ImagingDataCommons / highdicom

High-level DICOM abstractions for the Python programming language
https://highdicom.readthedocs.io
MIT License
172 stars 37 forks source link

Slow performance reading SEG with 98 segments #202

Closed pieper closed 1 year ago

pieper commented 1 year ago

I have this notebook testing the time to run the seg example on a file with ~100 segments. It takes over 8 minutes to load this file and print the simple metadata.

Is this expected? Can we expect any optimization as the library matures? Working with the same data in a research format such as nrrd is orders of magnitude faster.

@hackermd @fedorov

pieper commented 1 year ago

Here is the notebook:

https://colab.research.google.com/drive/1ZLqJwDIO1XKnnjOzClkSq8RIawm3sp9M?usp=sharing

CPBridge commented 1 year ago

Hi @pieper

The iter_segments was an early solution for accessing segmentation pixels, but has largely been replaced by a set of methods on the Segmentation class itself. Unfortunately this has not yet made it into the User Guide yet, though I do have a branch on it. It is fairly well documented in the API docs for the segmentation class however. Iterating through segments is not efficient nor convenient in many situations. Would something like this be more suited to your use case? This runs considerably faster for me (though there may still be room for performance gains):

import pydicom
import highdicom as hd

seg = hd.seg.segread("/tmp/ABD_LYMPH_008_SEG.dcm")
print('read file')

source_uids = seg.get_source_image_uids()
source_sops = [uids[2] for uids in source_uids]

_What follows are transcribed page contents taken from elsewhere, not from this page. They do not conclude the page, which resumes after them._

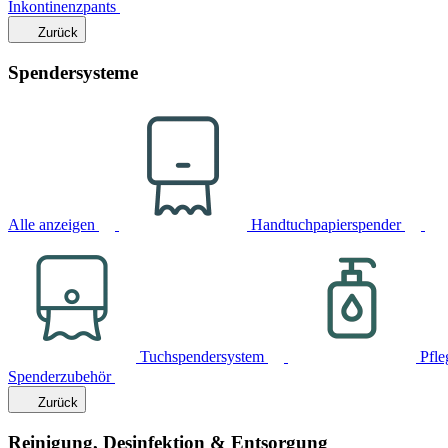
Inkontinenzpants
Zurück
Spendersysteme
Alle anzeigen
Handtuchpapierspender
Tuchspendersystem
Pfle
Spenderzubehör
Zurück
Reinigung, Desinfektion & Entsorgung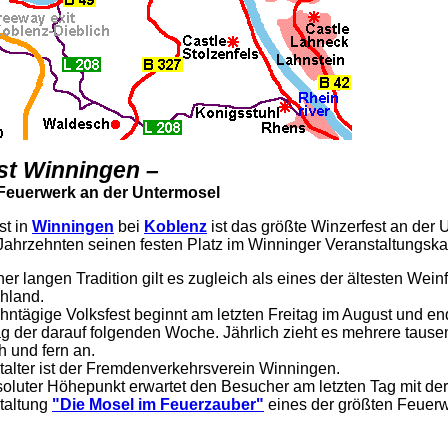
st Winningen –
Feuerwerk an der Untermosel
st in
Winningen
bei
Koblenz
ist das größte Winzerfest an der 
 Jahrzehnten seinen festen Platz im Winninger Veranstaltungska
ner langen Tradition gilt es zugleich als eines der ältesten Weinf
hland.
hntägige Volksfest beginnt am letzten Freitag im August und e
g der darauf folgenden Woche. Jährlich zieht es mehrere taus
h und fern an.
talter ist der Fremdenverkehrsverein Winningen.
soluter Höhepunkt erwartet den Besucher am letzten Tag mit der
taltung
"Die Mosel im Feuerzauber"
eines der größten Feuerw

pix = seg.get_pixels_by_source_instance(
    source_sops,
    ignore_spatial_locations=True,
    #segment_numbers=[1,2,3]  # you could choose specific segments if you like
)

print(pix.shape)

There are also various methods to identify which segments you need ahead of calling this method (if this is useful). See the get_segment_numbers method

Not saying we couldn't make iter_segments more efficient, but wondering whether there may now be a better fit for what you are actually trying to achieve.

pieper commented 1 year ago

Thanks for the insights @CPBridge! For context, we are looking at how to optimize the import of SEG in Slicer. We have been using dcmqi, which works very well, but takes about 4 minutes for this dataset and since we wish to support many more segments in the future we wanted to explore highdicom's functionality.

There would be some Slicer programming required, so before digging into that I wanted to see how fast highdicom might be for this use case.

I updated my colab notebook with both approaches and some timings. When I try highdicom on native Slicer your new approach is down to about 20 seconds to get all 98 segments, so it should be a big improvement over what we are currently doing.

Will come back to you as we get more practical experience.